→ DATA SECTION:
+---+

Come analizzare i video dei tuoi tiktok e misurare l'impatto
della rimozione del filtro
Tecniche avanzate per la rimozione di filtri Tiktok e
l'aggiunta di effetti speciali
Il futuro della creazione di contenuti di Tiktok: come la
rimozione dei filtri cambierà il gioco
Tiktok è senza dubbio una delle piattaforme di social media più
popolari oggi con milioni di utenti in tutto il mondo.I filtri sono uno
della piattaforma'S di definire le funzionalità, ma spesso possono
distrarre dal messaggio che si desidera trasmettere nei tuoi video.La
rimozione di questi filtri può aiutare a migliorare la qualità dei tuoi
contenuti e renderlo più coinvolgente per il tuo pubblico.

+---+

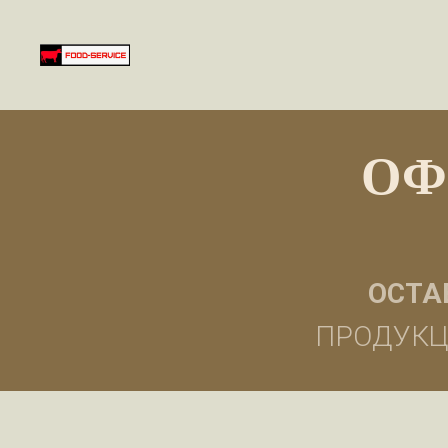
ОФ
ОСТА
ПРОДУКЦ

+---+

→ WHAT YOU WILL DO: Word for word, restate the lines above from the line containing "Come analizzare i" through the line containing "della piattaforma'S di", with both included and nothing else.

→ OUTPUT BELOW:
Come analizzare i video dei tuoi tiktok e misurare l'impatto
della rimozione del filtro
Tecniche avanzate per la rimozione di filtri Tiktok e
l'aggiunta di effetti speciali
Il futuro della creazione di contenuti di Tiktok: come la
rimozione dei filtri cambierà il gioco
Tiktok è senza dubbio una delle piattaforme di social media più
popolari oggi con milioni di utenti in tutto il mondo.I filtri sono uno
della piattaforma'S di definire le funzionalità, ma spesso possono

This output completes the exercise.